Problem to solve: In the listing below, pick out lines with "неделю".

::::::

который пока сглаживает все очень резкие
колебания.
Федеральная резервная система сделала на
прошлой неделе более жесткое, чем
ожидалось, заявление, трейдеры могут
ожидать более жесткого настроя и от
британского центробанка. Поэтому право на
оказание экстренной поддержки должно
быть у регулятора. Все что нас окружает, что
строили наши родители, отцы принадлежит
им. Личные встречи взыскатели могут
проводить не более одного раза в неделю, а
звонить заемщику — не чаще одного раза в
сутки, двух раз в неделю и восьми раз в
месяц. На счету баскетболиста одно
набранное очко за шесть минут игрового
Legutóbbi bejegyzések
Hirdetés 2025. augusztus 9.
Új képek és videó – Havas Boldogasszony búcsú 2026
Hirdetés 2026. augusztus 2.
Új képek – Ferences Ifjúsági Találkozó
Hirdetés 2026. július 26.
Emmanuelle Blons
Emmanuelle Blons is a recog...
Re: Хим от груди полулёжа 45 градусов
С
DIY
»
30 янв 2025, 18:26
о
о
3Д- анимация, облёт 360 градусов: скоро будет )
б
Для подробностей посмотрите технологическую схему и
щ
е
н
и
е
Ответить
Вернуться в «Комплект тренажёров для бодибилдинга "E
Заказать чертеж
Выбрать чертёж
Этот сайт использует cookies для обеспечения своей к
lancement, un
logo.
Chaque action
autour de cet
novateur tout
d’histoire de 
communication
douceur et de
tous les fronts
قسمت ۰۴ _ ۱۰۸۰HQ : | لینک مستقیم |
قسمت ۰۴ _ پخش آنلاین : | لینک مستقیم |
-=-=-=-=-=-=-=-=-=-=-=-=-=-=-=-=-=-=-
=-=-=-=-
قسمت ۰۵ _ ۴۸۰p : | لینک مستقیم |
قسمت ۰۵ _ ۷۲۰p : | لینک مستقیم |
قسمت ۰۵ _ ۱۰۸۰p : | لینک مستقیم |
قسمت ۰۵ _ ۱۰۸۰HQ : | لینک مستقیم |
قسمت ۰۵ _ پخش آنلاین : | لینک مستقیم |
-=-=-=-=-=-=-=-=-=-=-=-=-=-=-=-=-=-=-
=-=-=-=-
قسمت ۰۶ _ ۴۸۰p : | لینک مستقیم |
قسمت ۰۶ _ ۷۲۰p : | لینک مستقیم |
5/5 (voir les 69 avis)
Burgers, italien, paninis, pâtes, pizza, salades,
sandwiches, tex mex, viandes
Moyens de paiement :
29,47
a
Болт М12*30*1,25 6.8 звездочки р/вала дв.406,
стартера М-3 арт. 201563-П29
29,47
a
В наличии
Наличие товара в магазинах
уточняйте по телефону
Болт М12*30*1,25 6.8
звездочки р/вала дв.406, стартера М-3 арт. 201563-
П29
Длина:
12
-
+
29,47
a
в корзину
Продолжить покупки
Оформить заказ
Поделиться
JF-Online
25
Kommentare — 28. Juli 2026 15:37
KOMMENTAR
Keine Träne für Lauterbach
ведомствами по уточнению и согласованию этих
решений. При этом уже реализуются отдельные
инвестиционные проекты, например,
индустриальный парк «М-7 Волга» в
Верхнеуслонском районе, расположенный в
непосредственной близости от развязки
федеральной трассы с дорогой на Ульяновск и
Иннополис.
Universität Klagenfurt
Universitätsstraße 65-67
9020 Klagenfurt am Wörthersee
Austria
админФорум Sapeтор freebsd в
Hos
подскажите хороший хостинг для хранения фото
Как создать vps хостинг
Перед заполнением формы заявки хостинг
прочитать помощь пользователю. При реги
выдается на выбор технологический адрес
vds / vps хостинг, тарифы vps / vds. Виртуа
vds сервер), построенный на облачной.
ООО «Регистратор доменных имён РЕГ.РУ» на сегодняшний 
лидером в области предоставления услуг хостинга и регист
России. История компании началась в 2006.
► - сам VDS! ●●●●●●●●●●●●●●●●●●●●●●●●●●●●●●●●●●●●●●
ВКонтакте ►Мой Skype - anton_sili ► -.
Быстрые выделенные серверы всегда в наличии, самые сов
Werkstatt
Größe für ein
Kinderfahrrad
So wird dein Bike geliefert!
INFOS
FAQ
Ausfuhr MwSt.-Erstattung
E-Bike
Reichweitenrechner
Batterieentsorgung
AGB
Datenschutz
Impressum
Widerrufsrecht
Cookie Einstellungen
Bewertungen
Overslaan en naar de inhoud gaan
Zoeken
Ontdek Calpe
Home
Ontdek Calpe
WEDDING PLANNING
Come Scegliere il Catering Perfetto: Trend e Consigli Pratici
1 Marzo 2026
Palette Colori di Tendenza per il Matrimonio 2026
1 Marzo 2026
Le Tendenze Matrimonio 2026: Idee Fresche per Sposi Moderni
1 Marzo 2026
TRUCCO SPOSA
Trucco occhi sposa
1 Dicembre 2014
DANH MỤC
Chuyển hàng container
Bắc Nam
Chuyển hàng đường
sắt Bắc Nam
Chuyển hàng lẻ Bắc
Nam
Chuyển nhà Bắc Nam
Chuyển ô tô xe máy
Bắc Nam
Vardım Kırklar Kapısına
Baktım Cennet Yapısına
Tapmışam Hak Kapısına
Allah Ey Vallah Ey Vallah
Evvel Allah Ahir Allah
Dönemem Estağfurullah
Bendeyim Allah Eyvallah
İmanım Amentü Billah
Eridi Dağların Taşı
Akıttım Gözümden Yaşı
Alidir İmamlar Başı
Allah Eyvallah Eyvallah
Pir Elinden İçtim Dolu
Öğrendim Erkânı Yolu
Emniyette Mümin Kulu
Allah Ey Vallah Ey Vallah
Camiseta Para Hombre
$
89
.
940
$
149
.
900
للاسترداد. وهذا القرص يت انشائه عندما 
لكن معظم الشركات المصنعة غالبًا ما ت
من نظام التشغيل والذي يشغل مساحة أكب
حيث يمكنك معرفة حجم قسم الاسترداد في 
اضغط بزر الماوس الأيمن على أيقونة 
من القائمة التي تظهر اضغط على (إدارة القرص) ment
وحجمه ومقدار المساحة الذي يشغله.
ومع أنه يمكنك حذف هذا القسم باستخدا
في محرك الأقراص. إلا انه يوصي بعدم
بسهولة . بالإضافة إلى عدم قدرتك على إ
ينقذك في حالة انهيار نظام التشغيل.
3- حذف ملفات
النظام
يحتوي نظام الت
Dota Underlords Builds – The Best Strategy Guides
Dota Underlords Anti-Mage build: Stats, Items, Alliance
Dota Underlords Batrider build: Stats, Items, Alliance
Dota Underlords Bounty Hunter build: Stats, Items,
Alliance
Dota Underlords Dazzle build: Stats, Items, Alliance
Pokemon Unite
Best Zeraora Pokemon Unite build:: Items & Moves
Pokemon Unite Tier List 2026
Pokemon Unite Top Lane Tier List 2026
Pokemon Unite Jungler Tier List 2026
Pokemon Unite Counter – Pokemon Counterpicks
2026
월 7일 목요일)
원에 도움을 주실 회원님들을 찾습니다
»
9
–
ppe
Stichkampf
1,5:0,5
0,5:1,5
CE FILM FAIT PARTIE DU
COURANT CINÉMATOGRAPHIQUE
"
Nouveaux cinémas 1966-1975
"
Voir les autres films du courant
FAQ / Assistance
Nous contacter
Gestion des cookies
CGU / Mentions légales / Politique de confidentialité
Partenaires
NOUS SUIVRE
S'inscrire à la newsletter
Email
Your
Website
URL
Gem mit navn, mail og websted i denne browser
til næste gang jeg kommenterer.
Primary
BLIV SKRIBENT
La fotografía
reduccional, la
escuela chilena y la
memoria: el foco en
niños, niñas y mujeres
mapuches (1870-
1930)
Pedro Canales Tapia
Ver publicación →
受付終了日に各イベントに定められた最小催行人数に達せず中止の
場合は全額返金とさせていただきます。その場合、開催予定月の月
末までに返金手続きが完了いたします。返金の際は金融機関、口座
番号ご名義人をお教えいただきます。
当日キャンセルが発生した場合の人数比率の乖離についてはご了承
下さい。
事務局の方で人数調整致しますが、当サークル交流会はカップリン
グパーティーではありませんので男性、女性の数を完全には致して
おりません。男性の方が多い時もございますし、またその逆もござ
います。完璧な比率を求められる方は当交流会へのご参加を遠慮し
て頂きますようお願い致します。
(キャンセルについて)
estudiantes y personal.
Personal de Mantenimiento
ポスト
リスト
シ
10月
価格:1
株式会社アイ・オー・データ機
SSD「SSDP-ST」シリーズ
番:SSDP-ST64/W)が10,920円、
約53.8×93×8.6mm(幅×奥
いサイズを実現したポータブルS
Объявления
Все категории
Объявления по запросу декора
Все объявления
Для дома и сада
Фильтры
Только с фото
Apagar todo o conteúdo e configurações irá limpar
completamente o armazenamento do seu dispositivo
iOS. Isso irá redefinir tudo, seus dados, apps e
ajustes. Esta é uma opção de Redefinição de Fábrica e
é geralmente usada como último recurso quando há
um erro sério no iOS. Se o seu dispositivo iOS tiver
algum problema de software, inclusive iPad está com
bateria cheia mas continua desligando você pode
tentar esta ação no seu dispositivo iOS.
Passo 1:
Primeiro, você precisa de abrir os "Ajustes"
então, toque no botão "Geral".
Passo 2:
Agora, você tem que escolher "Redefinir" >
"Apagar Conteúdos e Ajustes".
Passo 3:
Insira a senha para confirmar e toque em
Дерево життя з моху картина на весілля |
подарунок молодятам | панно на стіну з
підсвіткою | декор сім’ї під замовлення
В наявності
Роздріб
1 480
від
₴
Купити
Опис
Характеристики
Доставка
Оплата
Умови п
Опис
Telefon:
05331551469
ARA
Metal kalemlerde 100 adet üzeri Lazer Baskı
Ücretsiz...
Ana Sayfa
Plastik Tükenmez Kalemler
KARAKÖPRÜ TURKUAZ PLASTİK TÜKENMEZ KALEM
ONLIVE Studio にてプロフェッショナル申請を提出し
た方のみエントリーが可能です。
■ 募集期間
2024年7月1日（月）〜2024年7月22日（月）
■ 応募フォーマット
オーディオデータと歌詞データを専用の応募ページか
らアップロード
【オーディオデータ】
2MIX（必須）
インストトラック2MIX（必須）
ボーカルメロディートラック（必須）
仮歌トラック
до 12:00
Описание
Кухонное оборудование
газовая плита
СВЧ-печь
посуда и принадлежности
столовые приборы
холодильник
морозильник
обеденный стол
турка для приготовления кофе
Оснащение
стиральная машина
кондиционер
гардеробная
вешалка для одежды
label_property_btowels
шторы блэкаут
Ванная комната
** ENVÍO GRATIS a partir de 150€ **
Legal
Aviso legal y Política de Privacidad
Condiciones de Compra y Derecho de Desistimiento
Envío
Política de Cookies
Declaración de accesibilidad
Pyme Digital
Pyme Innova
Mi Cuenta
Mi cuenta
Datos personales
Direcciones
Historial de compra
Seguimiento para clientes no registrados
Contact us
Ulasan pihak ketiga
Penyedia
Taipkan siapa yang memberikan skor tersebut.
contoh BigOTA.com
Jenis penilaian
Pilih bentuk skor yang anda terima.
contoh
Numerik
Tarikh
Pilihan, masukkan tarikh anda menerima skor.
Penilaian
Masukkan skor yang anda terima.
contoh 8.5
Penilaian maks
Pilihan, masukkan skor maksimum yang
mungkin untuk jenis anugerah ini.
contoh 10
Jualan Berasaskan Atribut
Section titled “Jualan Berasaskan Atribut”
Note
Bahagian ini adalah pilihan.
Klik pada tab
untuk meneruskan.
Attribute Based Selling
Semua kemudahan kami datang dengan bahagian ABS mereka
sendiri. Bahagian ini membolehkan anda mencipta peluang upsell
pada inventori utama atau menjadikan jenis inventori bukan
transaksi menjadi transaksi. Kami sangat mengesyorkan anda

::::::

Task output:
проводить не более одного раза в неделю, а
сутки, двух раз в неделю и восьми раз в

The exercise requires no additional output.